Data extract:
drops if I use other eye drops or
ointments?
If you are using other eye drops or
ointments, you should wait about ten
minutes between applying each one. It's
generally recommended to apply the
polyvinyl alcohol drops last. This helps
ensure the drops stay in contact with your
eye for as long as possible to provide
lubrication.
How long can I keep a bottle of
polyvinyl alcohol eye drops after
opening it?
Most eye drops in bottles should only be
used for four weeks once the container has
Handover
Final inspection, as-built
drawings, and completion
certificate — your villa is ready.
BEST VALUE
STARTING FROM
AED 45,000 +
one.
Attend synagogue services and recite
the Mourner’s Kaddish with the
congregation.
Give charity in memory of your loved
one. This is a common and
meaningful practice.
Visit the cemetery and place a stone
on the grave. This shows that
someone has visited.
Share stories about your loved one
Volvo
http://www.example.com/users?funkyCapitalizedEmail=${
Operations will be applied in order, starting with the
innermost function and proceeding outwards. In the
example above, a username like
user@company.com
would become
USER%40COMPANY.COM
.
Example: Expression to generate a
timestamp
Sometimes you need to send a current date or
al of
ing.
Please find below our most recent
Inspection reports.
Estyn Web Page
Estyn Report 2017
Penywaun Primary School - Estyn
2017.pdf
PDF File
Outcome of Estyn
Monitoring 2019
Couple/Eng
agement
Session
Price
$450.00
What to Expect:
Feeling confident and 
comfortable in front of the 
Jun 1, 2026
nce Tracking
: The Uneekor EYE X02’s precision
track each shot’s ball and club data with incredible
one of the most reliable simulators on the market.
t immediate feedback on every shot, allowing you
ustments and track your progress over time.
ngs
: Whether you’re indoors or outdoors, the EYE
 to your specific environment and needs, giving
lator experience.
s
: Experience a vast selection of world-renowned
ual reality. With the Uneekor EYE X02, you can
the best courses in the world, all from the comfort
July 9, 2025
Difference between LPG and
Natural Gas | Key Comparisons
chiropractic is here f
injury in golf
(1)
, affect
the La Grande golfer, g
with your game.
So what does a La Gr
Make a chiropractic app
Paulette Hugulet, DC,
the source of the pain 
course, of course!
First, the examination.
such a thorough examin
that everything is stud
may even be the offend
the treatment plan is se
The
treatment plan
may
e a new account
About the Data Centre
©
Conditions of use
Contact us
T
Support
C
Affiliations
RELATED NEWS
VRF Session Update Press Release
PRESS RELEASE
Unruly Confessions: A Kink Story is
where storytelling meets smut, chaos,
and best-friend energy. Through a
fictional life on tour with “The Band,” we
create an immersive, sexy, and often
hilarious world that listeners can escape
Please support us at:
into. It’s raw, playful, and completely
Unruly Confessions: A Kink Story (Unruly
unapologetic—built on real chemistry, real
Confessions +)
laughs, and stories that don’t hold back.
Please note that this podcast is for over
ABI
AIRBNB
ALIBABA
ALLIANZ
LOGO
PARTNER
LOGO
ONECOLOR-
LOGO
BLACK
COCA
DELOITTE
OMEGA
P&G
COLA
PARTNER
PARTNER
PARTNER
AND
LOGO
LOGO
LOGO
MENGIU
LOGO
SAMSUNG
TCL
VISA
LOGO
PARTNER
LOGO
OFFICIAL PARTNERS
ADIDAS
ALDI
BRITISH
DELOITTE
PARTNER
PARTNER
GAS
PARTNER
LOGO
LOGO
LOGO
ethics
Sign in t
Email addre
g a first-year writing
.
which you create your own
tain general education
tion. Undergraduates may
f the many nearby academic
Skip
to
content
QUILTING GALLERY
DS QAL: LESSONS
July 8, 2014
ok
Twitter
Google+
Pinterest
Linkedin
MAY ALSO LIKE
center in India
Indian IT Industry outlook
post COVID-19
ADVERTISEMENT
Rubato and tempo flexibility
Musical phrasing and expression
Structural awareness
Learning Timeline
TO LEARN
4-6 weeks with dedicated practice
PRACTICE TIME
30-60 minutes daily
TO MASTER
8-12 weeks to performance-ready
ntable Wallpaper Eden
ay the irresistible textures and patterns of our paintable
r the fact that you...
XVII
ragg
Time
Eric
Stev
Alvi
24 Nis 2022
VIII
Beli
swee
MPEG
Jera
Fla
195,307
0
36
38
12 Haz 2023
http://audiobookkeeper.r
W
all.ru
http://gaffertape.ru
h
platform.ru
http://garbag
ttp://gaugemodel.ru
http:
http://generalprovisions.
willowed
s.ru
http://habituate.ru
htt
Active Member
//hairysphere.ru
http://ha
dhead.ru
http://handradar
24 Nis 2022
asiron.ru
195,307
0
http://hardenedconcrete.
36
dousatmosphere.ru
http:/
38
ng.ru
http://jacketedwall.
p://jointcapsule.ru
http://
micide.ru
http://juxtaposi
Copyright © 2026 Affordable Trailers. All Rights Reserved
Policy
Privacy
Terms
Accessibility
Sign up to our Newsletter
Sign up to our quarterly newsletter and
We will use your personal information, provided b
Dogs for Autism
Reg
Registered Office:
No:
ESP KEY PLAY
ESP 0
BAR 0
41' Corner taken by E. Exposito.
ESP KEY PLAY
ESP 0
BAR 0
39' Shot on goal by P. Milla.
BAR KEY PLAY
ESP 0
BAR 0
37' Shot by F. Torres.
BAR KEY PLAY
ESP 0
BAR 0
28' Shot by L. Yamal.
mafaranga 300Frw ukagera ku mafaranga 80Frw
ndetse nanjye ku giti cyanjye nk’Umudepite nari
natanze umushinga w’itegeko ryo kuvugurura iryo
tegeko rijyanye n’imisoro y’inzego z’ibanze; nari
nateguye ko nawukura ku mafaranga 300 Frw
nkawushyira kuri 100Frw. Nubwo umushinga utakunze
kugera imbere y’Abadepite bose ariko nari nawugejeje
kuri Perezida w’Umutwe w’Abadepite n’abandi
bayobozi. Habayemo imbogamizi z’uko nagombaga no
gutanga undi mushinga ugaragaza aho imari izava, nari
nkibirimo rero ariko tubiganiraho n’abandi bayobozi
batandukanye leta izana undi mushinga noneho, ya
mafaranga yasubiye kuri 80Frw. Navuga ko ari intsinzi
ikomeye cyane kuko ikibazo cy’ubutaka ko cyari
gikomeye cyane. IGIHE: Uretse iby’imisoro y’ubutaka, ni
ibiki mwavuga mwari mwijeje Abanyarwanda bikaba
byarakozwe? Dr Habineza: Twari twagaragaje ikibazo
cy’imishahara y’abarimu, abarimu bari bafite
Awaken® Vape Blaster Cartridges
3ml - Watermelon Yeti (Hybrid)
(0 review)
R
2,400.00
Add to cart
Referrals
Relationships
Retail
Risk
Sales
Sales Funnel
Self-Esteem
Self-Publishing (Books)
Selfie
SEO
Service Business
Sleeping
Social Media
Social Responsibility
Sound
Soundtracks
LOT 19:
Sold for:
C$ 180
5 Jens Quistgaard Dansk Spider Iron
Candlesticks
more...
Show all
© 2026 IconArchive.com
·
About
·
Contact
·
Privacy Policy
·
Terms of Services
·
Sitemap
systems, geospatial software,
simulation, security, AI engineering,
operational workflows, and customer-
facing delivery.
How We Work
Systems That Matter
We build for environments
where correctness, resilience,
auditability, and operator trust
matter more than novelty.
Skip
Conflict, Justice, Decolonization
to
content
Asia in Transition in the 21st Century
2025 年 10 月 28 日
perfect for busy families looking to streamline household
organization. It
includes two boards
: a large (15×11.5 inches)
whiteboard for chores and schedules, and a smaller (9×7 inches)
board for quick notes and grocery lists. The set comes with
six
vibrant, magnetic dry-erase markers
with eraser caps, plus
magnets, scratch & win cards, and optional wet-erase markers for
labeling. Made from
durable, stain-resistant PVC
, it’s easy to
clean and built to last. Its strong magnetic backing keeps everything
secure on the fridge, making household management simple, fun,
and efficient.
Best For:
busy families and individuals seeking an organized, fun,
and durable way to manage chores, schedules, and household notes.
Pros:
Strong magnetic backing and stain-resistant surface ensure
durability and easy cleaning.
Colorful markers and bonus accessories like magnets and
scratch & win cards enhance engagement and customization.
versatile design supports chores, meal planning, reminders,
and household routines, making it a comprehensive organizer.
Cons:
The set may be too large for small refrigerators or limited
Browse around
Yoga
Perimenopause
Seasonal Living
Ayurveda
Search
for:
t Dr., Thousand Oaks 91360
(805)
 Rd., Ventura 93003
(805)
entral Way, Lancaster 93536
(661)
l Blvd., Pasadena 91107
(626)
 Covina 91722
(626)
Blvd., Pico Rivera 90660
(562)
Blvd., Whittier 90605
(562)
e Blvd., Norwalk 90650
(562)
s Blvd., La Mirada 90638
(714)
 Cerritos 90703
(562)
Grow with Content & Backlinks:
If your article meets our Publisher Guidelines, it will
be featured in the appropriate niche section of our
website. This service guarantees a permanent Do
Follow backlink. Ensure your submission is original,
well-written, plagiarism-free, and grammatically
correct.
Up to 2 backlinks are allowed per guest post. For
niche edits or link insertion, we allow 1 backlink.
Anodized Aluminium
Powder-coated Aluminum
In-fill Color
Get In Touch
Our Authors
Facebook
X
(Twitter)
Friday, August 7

Task instructions:
Going down the listing above, begin printing at the line with "injury in golf" and finish with the line with "Rubato and tempo flexibility", exactly as they appear.

Problem solution:
injury in golf
(1)
, affect
the La Grande golfer, g
with your game.
So what does a La Gr
Make a chiropractic app
Paulette Hugulet, DC,
the source of the pain 
course, of course!
First, the examination.
such a thorough examin
that everything is stud
may even be the offend
the treatment plan is se
The
treatment plan
may
e a new account
About the Data Centre
©
Conditions of use
Contact us
T
Support
C
Affiliations
RELATED NEWS
VRF Session Update Press Release
PRESS RELEASE
Unruly Confessions: A Kink Story is
where storytelling meets smut, chaos,
and best-friend energy. Through a
fictional life on tour with “The Band,” we
create an immersive, sexy, and often
hilarious world that listeners can escape
Please support us at:
into. It’s raw, playful, and completely
Unruly Confessions: A Kink Story (Unruly
unapologetic—built on real chemistry, real
Confessions +)
laughs, and stories that don’t hold back.
Please note that this podcast is for over
ABI
AIRBNB
ALIBABA
ALLIANZ
LOGO
PARTNER
LOGO
ONECOLOR-
LOGO
BLACK
COCA
DELOITTE
OMEGA
P&G
COLA
PARTNER
PARTNER
PARTNER
AND
LOGO
LOGO
LOGO
MENGIU
LOGO
SAMSUNG
TCL
VISA
LOGO
PARTNER
LOGO
OFFICIAL PARTNERS
ADIDAS
ALDI
BRITISH
DELOITTE
PARTNER
PARTNER
GAS
PARTNER
LOGO
LOGO
LOGO
ethics
Sign in t
Email addre
g a first-year writing
.
which you create your own
tain general education
tion. Undergraduates may
f the many nearby academic
Skip
to
content
QUILTING GALLERY
DS QAL: LESSONS
July 8, 2014
ok
Twitter
Google+
Pinterest
Linkedin
MAY ALSO LIKE
center in India
Indian IT Industry outlook
post COVID-19
ADVERTISEMENT
Rubato and tempo flexibility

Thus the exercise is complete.